Penrose, born in 1931, is a professor at the University of Oxford. His mathematical ingenuity allowed him to identify and describe the formation of black holes, a physical phenomenon that not even Albert Einstein believed existed. Penrose’s mathematical proof of black holes ,being a direct consequence of Albert Einstein’s general theory of relativity, was sufficiently robust to be recognized with this award.
Gezel and Ghez, both professors at the University of California, have been working along with their respective teams of astronomers since the early 1990s. Their research is based on measurements and precise mapping of the brightest stars orbiting the centre of our galaxy, specifically a region called Sagittarius A*. As a result of the agreement between their measurements, both teams concluded that a supermassive object, consisting of approximately four million solar masses, is packed together in a solar system-like region, causing a speed increase on nearby stars as they are pulled into the region.

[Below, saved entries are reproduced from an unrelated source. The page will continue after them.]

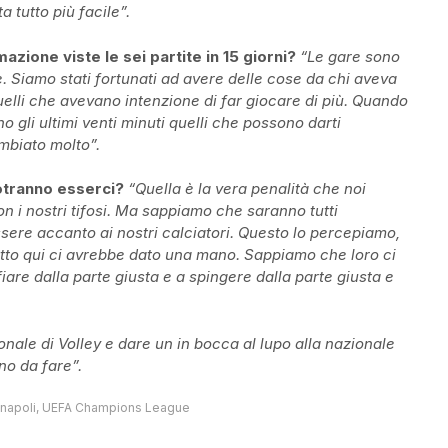
 tutto più facile”.
zione viste le sei partite in 15 giorni?
“Le gare sono
 Siamo stati fortunati ad avere delle cose da chi aveva
lli che avevano intenzione di far giocare di più. Quando
o gli ultimi venti minuti quelli che possono darti
mbiato molto”.
otranno esserci?
“Quella è la vera penalità che noi
n i nostri tifosi. Ma sappiamo che saranno tutti
ssere accanto ai nostri calciatori. Questo lo percepiamo,
to qui ci avrebbe dato una mano. Sappiamo che loro ci
are dalla parte giusta e a spingere dalla parte giusta e
onale di Volley e dare un in bocca al lupo alla nazionale
no da fare”.
napoli
,
UEFA Champions League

Using the world’s largest telescope, they applied an innovative method to decrease the distortion caused by the Earth’s atmosphere in order to see through large clouds of stellar gas and dust. Their work was crucial in confirming that there is a black hole at the centre of the Milky Way.
The three laureates’ contribution to physics is fundamental to understanding more about the universe. Their research also invites questions about the internal structure of these supermassive objects, commented the chair of the Nobel Committee for Physics, David Haviland. Certainly, contributions from the newest laureates and the scientific community behind this research is essential to understand new features of our universe and awakens the curiosity of future generations in research.